» Problem to solve
Nothing but a number should be returned: the count of lines in the records that contain "karnemelk".

» Records
⁂

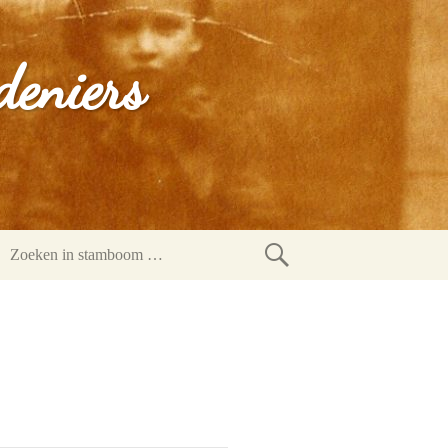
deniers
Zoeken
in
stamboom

⁂

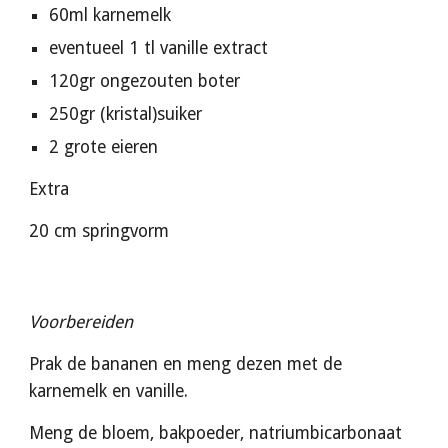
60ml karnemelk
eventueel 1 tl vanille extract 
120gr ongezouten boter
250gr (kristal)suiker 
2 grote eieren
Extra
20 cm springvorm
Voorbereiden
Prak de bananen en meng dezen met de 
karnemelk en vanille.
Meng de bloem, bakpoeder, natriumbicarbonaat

⁂

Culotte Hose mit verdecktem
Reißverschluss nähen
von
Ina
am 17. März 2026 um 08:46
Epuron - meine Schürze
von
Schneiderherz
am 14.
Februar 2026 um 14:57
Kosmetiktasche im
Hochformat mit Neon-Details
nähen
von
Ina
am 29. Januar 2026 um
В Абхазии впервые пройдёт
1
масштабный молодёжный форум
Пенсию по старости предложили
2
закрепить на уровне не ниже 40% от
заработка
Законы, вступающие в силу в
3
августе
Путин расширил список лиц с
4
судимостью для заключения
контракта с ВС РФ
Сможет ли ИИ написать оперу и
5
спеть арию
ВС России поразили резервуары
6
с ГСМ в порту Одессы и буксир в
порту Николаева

⁂

» Response
2